Trump’s aide came up and said “mistake” for him, at which point he continued, “Let me assure you, to demonstrate my understanding and compassion for these proud, hardworking people, I paid my cleaning lady extra this week.”

Mr. Trump received a standing ovation after several interns for the young GOP started handing out stacks of money to the attendees. When the room calmed, Trump continued. “I took a few moments to talk to her, as well,” he said.  “she speaks only enough American to know she can’t use the gold polish on the platinum countertops, but we shared the international language of understanding and broad hand gestures.  Her name is Enchirito… or Chalupa… or something weird I can’t pronounce.  Let’s just call her Kate; something classy, like Julia Roberts in Pretty Woman.  Anyway, she told me about her life back in the place where she came from.  I can’t remember where it was, but it was probably a nice place.  She told me about her family.  She has a brother named Herman. I asked her if he had raped any white women. She said no.  I love her sense of humor!”
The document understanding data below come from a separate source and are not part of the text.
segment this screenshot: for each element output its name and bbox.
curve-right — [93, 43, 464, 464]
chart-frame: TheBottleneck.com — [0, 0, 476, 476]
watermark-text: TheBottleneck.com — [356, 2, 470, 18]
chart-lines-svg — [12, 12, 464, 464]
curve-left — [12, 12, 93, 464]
As the crowd seemed to become bored and demanding of more money like entitled leeches, Mr. Trump wrapped it up. “May I remind each of us here today that this country was built by immigrants. Ever since the first native Americans came here, the pilgrims helped them find jobs building high rise condos and that’s why we have Thanksgiving.”

Even though the last attendee had left hours before Mr. Trump finished, it was probably these closing remarks that resounded most, and not just because the room was empty and had awesome acoustics.  It is because it speaks to something so true and basic to all of us, whether American or Mexican, or perhaps some other nationality that hasn’t been discovered yet, and that is that no matter where we are from or how we got here, we are none of us classier than Donald Trump.